教育支援センター、オンライン、地域の支援など、ご家庭に無理の少ない選択肢から考えても大丈夫です。
親御さんがすべてを一人で抱え込まないよう、利用できる相談先も一緒に確認しておきましょう。
子どもがどの居場所も嫌がるときは、どうすればいいですか?
まずは、嫌がる理由を一つに決めつけないことが大切です。
知らない場所が不安なのか、人が多いのがつらいのか、朝起きることが負担なのか、親御さんと離れることが不安なのかによって、考え方が変わります。
すぐに通うことを目標にせず、親御さんだけで相談する、資料を見る、オンラインで話す、見学だけにするなど、負担の少ない形にすることもできます。
一つの場所が難しかったからといって、すべての居場所が難しいとは限りません。
居場所が見つかるまで、どれくらいかかりますか?
一律には言えません。
すぐに「ここなら行けそう」と感じる場合もあれば、相談や見学を重ねながら少しずつ見えてくる場合もあります。
期間の長さよりも、お子さんの表情や疲れ方を見ていくことが大切です。
焦って決めるより、家での安心、学校とのつながり、外の支援先を少しずつ整理していくと、ご家庭に合う形が見えやすくなります。

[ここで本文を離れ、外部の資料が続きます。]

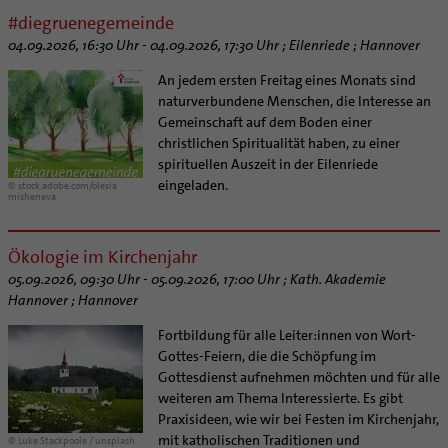
Kategoriale und Diakonale Seelsorge
#diegruenegemeinde
SERVICE
Notfall
04.09.2026, 16:30 Uhr - 04.09.2026, 17:30 Uhr ; Eilenriede ; Hannover
Polizei- und Feuerwehr
Angebote
An jedem ersten Freitag eines Monats sind
Schule
Materialien
Abenteuer Glaube
naturverbundene Menschen, die Interesse an
Gefängnisseelsorge
Unterstützung für Pfarreien und Einrichtungen
Aktuelles
Gemeinschaft auf dem Boden einer
Segensorte
christlichen Spiritualität haben, zu einer
Prävention
Altersvorsorge und Ruhestand
spirituellen Auszeit in der Eilenriede
Fortbildungen
Arbeitshilfen
eingeladen.
© stock.adobe.com/olesia
misheneva
Stellenangebote
Bistumsatlas
Liturgie und Kirchenmusik
Beruf und Familie
Ökologie im Kirchenjahr
Lokale Kirchenentwicklung
KODA
05.09.2026, 09:30 Uhr - 05.09.2026, 17:00 Uhr ; Kath. Akademie
#diegruenegemeinde
Direktorium
Hannover ; Hannover
Internationale Freiwilligendienste
Mitarbeitervertretung
Fortbildung für alle Leiter:innen von Wort-
Netzwerk ChancenGleich
Institutionelles Schutzkonzept
Gottes-Feiern, die die Schöpfung im
Büchereien
Kirchlicher Anzeiger
Gottesdienst aufnehmen möchten und für alle
Medienstelle
Kirchliches Arbeitsrecht
weiteren am Thema Interessierte. Es gibt
Praxisideen, wie wir bei Festen im Kirchenjahr,
Newsletter
Schematismus
mit katholischen Traditionen und
© Luke Stackpoole / unsplash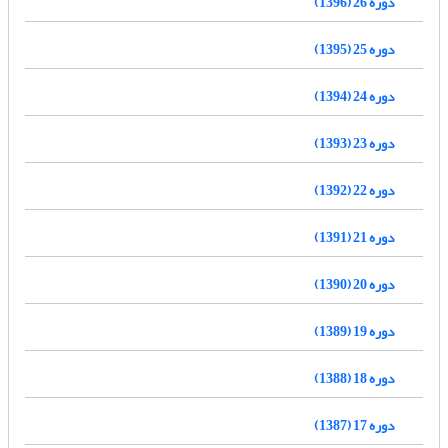
دوره 26 (1396)
دوره 25 (1395)
دوره 24 (1394)
دوره 23 (1393)
دوره 22 (1392)
دوره 21 (1391)
دوره 20 (1390)
دوره 19 (1389)
دوره 18 (1388)
دوره 17 (1387)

まとめ|お子さんに合う居場所を、親子のペースで見つけていく

最後にこちらの記事をまとめていきましょう。
こちらの記事では、
- 小学生に居場所が必要な理由
- 家・学校・地域・オンラインの選択肢
- 教育支援センターとフリースクールの違い
- 居場所を選ぶときの確認ポイント
- 行きたがらないときの考え方
などについてご紹介しました。
小学生が学校に行きづらい時期の居場所は、家庭・学校内の別室・教育支援センター・フリースクール・オンラインなど、複数の選択肢があります。
出席扱い・費用・助成制度は、学校や自治体、施設によって扱いが異なるため、在籍校や教育委員会に確認しておくと安心です。
小学生が学校に行きづらい時期の居場所は、学校だけではありません。
| 居場所の種類 | 特徴 | 費用の考え方 |
|---|---|---|
| 家庭 | いちばん身近な安心の場 | 基本的に費用はかからない |
| 学校内の別室 | 学校とのつながりを残せる | 学校内の支援として利用 |
| 教育支援センター | 自治体の公的な支援先 | 基本的に無料 |
| フリースクール | 民間の多様な居場所 | 施設や通い方により幅がある |
| オンライン | 家から人とつながれる | サービスにより幅がある |
| 塾・習い事 | 好きなことから関われる | 内容や回数により異なる |
| 地域の居場所 | 身近な地域で過ごせる | 無料・実費などさまざま |
ここに注意!
費用や利用条件は、自治体・施設・サービスによって異なります。
最新の情報は、在籍校、教育委員会、各施設に確認しておくと安心です。
大切なのは、学校だけを前提に考えすぎないことです。
家庭で安心して休む時間も、学校内の別室で短時間過ごすことも、教育支援センターやフリースクールで人と関わることも、オンラインでつながることも、今のお子さんに合わせて考えられる選択肢です。
最初から一つに決めなくても大丈夫です。
まずは、親御さんだけで相談する、資料を見る、見学できるか確認するなど、負担の少ない形から考えてみてください。
ひかりすまいるアドバイザーお子さんの表情や疲れ方を見ながら、親子のペースで安心できる居場所を探していけるとよいですね。
居場所探しは、急いで答えを出すものではありません。
今のお子さんが安心できる場所を大切にしながら、少しずつ人や学びとのつながりを考えていきましょう。